After their evening meal, his eldest daughter went to visit a friend and Manton gave the other three children money to go to the cinema. While they were absent from the house and as darkness fell, he brought the body up from the cellar, balanced the sacked-up bundle over the handlebars of his bicycle and pushed it down the road towards the River Lea where he rolled it down the bank and into the water. In his statement, he said, ‘I then rode home and got the children’s supper ready. They never suspected anything.’ When detectives searched the house they found bloodstains in the living room which tested as Group O, the same as Mrs Manton. The noted fingerprint sleuth, Superintendent Fred Cherrill, did a search for prints and found one on an empty pickle jar. It matched Mrs Manton’s left thumb and, as Keith Simpson put it very succinctly, ‘That clinched the identification.’

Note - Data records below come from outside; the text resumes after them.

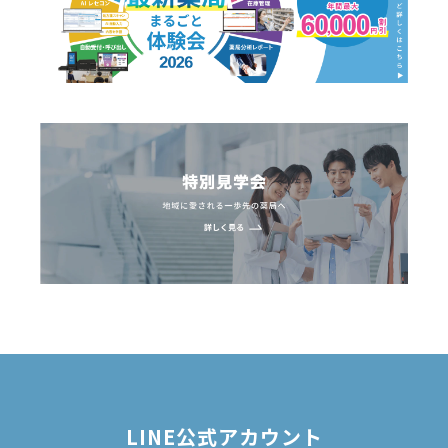
LINE公式アカウント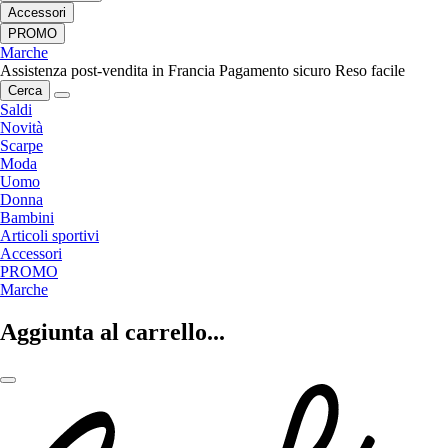
Accessori
PROMO
Marche
Assistenza post-vendita in Francia
Pagamento sicuro
Reso facile
Cerca
Saldi
Novità
Scarpe
Moda
Uomo
Donna
Bambini
Articoli sportivi
Accessori
PROMO
Marche
Aggiunta al carrello...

While Bertie Manton’s cleaning-up operations had been well organised, they were not quite foolproof. He had been careful to dispose of the murder weapon, the wooden footstool, which he had broken up for firewood, but he had left sufficient blood traces in the house to enable crime technicians to match blood groups. Crucially, he did not burn his wife’s coat when he was clearing her clothes but cut it into pieces for disposal with the household refuse. When part of it turned up during the police fingertip searches and it was identified as belonging to Caroline Manton, his game w
as up.
Manton was sent for trial at Bedford Assizes in May 1944. His defence was manslaughter, argued along the lines that he was a mild-mannered man provoked by his wife who had strayed into the company of other men and taken to drink. His wife’s death was not premeditated and the extensive cover up he engaged in was for the benefit of his children. Keith Simpson’s evidence was telling, for he said he had found clear indications of an attempt to strangle Mrs Manton. The defendant’s response to this was that he remembered, ‘taking hold of her throat and pushing her against the wall. I may have grabbed her twice, but that was in my temper.’ This was an admission he had not previously made and it went a long way to ensure his conviction. Simpson described the outcome as, ‘a strangling and bashing murder’. He also reserved some scathing remarks, expressed privately, about the police surgeon who had first examined Mrs Manton’s body and could not distinguish blunt force trauma from gunshot wounds. The jury found Manton guilty and Mr Justice Singleton sentenced him to hang.
Despite the brutal nature of his crime, Manton had garnered considerable public sympathy and a petition for mercy collected 30,000 signatures. One of his young sons campaigned on his father’s behalf and sentence was commuted to life imprisonment on appeal. Manton became ill in prison and died at Parkhurst in November 1947. The investigation of this case had, once again, shown the invaluable nature of dental evidence in establishing identity. This was an area of forensic work in which Simpson was a pioneering influence. Credit was also due in the ‘Luton Sack Murder’ to the meticulous attention to detail demonstrated by Detective Inspector Chapman.